Sauf qu'il manque une ligne, et elle est énorme. Grieg Seafood a distribué environ 4,0 milliards de couronnes à ses actionnaires au premier semestre, dont un dividende de 35,63715 couronnes par action détaché le 20 avril. Sur ses 56 914 355 actions, Grieg Aqua a donc encaissé environ 2 028 millions de couronnes, soit 186 millions d'euros. Si cette somme est restée dans Grieg Aqua, la société vaut de l'ordre de 331 millions d'euros une fois retranchée sa dette, et les 248 millions implicites deviennent une décote de 25 %. Le même chèque de 93 millions se lit donc comme une prime de 58 % ou comme une décote de 25 %, selon un fait qu'aucun document ne publie.

Ce que nous avons cherché et n'avons pas trouvé, plutôt que de le combler. Les comptes 2025 de Grieg Aqua sont déposés et publics : 882 millions de couronnes d'actif, 129 millions de dettes toutes à court terme, aucune dette longue. Mais ce sont des comptes sociaux au coût historique, arrêtés au 31 décembre 2025, avant le dividende d'avril, et aucun compte consolidé n'a été déposé. Ils ne ventilent pas l'actif immobilisé, si bien qu'on ne peut pas dire si Grieg Aqua ne détient que Grieg Seafood : le communiqué familial évoque « quelques sociétés plus petites dans le conseil et l'immobilier » attribuées à la même branche, sans préciser si elles sont logées dans Grieg Aqua. Le calcul ci-dessus suppose donc trois choses : pas d'autre actif significatif, un bilan 2026 par ailleurs inchangé, et un prix au prorata strict de l'économique.
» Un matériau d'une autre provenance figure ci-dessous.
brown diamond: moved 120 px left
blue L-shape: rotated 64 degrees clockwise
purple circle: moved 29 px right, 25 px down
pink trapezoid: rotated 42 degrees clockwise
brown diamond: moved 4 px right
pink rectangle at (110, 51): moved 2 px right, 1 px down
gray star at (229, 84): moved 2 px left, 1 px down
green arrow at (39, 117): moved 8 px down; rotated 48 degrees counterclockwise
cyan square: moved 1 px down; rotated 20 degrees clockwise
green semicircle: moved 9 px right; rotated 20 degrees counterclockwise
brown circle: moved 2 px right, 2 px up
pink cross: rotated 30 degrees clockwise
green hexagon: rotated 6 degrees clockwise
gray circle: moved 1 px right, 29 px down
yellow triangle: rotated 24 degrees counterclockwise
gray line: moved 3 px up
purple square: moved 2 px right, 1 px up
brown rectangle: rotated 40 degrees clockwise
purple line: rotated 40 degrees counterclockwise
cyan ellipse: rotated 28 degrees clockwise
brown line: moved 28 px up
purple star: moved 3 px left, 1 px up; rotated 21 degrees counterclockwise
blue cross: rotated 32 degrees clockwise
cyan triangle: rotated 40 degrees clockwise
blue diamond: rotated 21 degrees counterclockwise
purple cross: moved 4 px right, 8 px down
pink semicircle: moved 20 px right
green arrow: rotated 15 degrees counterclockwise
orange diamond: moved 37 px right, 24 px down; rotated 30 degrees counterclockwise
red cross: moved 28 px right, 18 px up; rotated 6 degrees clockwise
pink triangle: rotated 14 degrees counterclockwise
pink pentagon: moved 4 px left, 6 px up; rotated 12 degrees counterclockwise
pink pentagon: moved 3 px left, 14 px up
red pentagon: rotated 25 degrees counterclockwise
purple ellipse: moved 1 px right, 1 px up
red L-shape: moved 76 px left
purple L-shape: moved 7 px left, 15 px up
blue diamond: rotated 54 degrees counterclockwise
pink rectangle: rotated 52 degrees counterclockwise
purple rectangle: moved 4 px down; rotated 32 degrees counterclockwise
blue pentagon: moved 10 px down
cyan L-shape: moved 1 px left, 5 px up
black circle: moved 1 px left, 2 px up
Les trois sont ouvertes.

Un dernier repère de calendrier. Le rapport semestriel de Grieg Seafood a été signé le 27 août avec la mention « aucun événement significatif n'est survenu après la période ». Le lendemain matin, son actionnaire de contrôle changeait de mains. Il n'y a pas de contradiction : Grieg Seafood écrit d'ailleurs qu'elle « n'est pas partie à ces transactions ». C'est justement l'enseignement. L'opération se déroule au-dessus de la société cotée, entre actionnaires, et les comptes de la cotée n'avaient aucune raison de la voir venir. AvH entre au capital au lendemain d'un semestre en perte opérationnelle et d'une distribution de 4 milliards de couronnes, en citant dans son propre communiqué non pas un chiffre de 2026 mais le résultat opérationnel 2025 des activités du Rogaland, 433 millions de couronnes. Le holding le dit lui-même : 2026 sera « une année de transition ».